8. The Human Rights Committee, acting under article 5, paragraph 4, of the Optional Protocol, is of the view that the facts before it disclose a violation of articles 14, paragraph 5 together with article 2; 7; 6, paragraph 2 and 6, paragraph 4 together with article 2 of the International Covenant on Civil and Political Rights.

9. In accordance with article 2, paragraph 3 (a), of the Covenant, the State party is under an obligation to provide the author with a remedy, including as one necessary prerequisite in the particular circumstances, the commutation of the author's death sentence.

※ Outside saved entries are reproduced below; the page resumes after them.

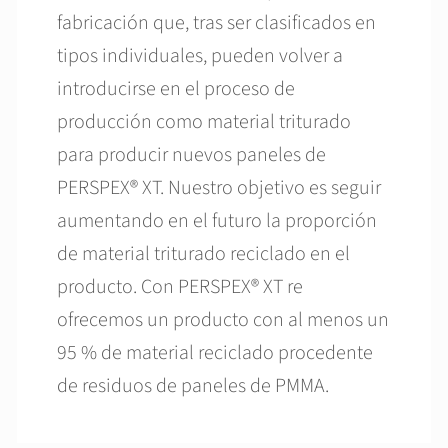
fabricación que, tras ser clasificados en
tipos individuales, pueden volver a
introducirse en el proceso de
producción como material triturado
para producir nuevos paneles de
PERSPEX® XT. Nuestro objetivo es seguir
aumentando en el futuro la proporción
de material triturado reciclado en el
producto. Con PERSPEX® XT re
ofrecemos un producto con al menos un
95 % de material reciclado procedente
de residuos de paneles de PMMA.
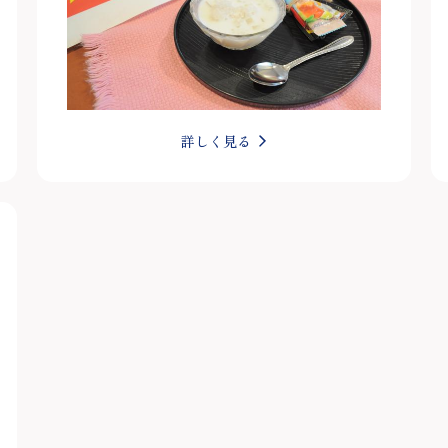
詳しく見る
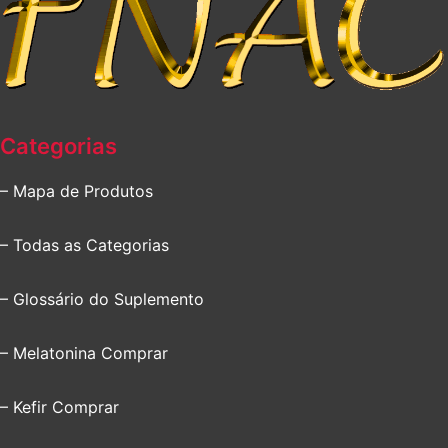
Categorias
– Mapa de Produtos
– Todas as Categorias
– Glossário do Suplemento
– Melatonina Comprar
– Kefir Comprar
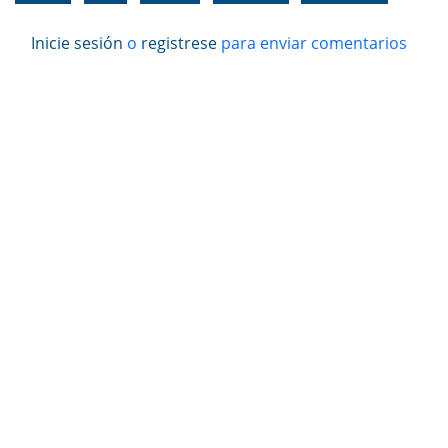
Inicie sesión
o
registrese
para enviar comentarios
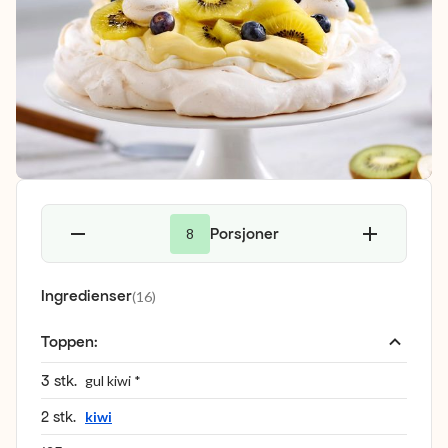
Porsjoner
8
Ingredienser
(
16
)
Toppen
:
3 stk.
gul kiwi *
2 stk.
kiwi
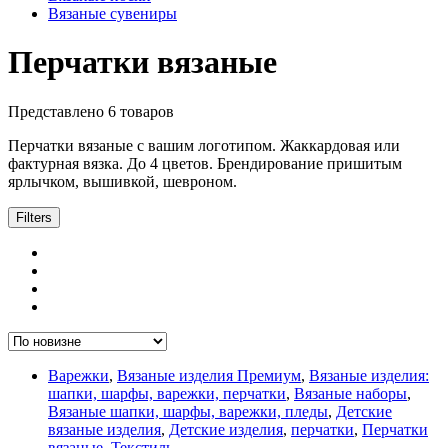
Вязаные сувениры
Перчатки вязаные
Представлено 6 товаров
Перчатки вязаные с вашим логотипом. Жаккардовая или
фактурная вязка. До 4 цветов. Брендирование пришитым
ярлычком, вышивкой, шевроном.
Filters
Варежки
,
Вязаные изделия Премиум
,
Вязаные изделия:
шапки, шарфы, варежки, перчатки
,
Вязаные наборы
,
Вязаные шапки, шарфы, варежки, пледы
,
Детские
вязаные изделия
,
Детские изделия
,
перчатки
,
Перчатки
вязаные
,
Текстиль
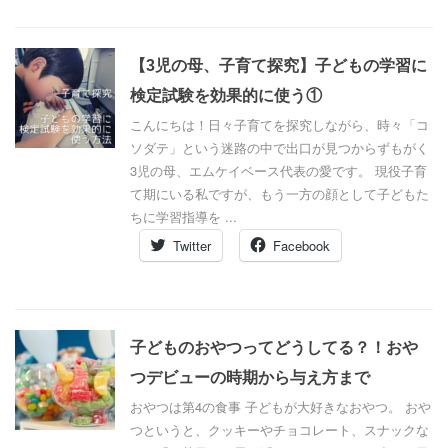
【3児の母、子育て探究】子どもの学習に
検定試験を効果的に使う①
こんにちは！日々子育てを探究しながら、時々「コ
ソダテ」という迷路の中で出口が見つからずもがく
3児の母、エムケイベース代表の愛です。 現役子育
て期にいる私ですが、もう一方の顔として子どもた
ちに学習指導を ...
Twitter
Facebook
子どものおやつってどうしてる？！おや
つデビューの時期から与え方まで
おやつは第4の食事 子どもが大好きなおやつ。 おや
つというと、クッキーやチョコレート、スナックな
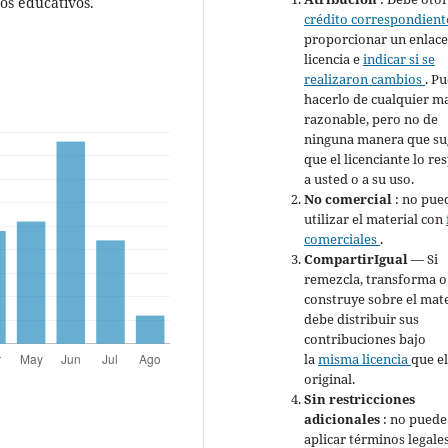
os educativos.
crédito correspondien
proporcionar un enlace 
licencia e
indicar si se
realizaron cambios
. P
hacerlo de cualquier m
razonable, pero no de
ninguna manera que su
que el licenciante lo re
a usted o a su uso.
No comercial
: no pue
utilizar el material con
comerciales
.
CompartirIgual
— Si
remezcla, transforma o
construye sobre el mate
debe distribuir sus
contribuciones bajo
la
misma licencia
que e
original.
Sin restricciones
adicionales
: no puede
aplicar términos legale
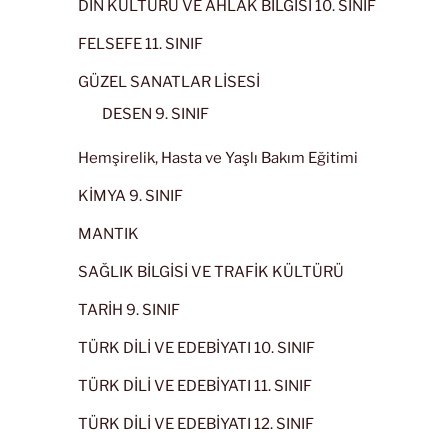
DİN KÜLTÜRÜ VE AHLAK BİLGİSİ 10. SINIF
FELSEFE 11. SINIF
GÜZEL SANATLAR LİSESİ
DESEN 9. SINIF
Hemşirelik, Hasta ve Yaşlı Bakım Eğitimi
KİMYA 9. SINIF
MANTIK
SAĞLIK BİLGİSİ VE TRAFİK KÜLTÜRÜ
TARİH 9. SINIF
TÜRK DİLİ VE EDEBİYATI 10. SINIF
TÜRK DİLİ VE EDEBİYATI 11. SINIF
TÜRK DİLİ VE EDEBİYATI 12. SINIF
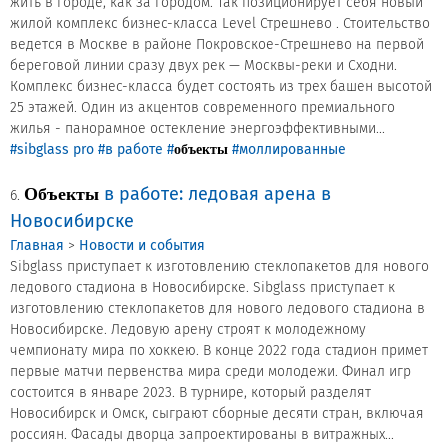
жить в городе, как за городом. Так позиционирует себя новый
жилой комплекс бизнес-класса Level Стрешнево . Стоительство
ведется в Москве в районе Покровское-Стрешнево на первой
береговой линии сразу двух рек — Москвы-реки и Сходни.
Комплекс бизнес-класса будет состоять из трех башен высотой
25 этажей. Один из акцентов современного премиального
жилья - панорамное остекление энергоэффективными...
#sibglass pro
#в работе
#
#моллированные
объекты
в работе: ледовая арена в
Объекты
6.
Новосибирске
Главная
>
Новости и события
Sibglass приступает к изготовлению стеклопакетов для нового
ледового стадиона в Новосибирске. Sibglass приступает к
изготовлению стеклопакетов для нового ледового стадиона в
Новосибирске. Ледовую арену строят к молодежному
чемпионату мира по хоккею. В конце 2022 года стадион примет
первые матчи первенства мира среди молодежи. Финал игр
состоится в январе 2023. В турнире, который разделят
Новосибирск и Омск, сыграют сборные десяти стран, включая
россиян. Фасады дворца запроектированы в витражных...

10. Bearing in mind that, by becoming a party to the Optional Protocol, the State party has recognised the competence of the Committee to determine whether there has been a violation of the Covenant or not, and that, pursuant to article 2 of the Covenant, the State party has undertaken to ensure to all individuals within its territory or subject to its jurisdiction the rights recognised in the Covenant and to provide an effective and enforceable remedy in case a violation has been established, the Committee wishes to receive from the State party, within 90 days, information about the measures taken to give effect to the Committee's views.

_______________________

[Adopted in English, French and Spanish, the English text being the original version. Subsequently to be issued in Arabic, Chinese and Russian as part of the Committee's annual report to the General Assembly.]

The Covenant and the Optional Protocol of the Covenant entered into force for the State party on 10 July 1984.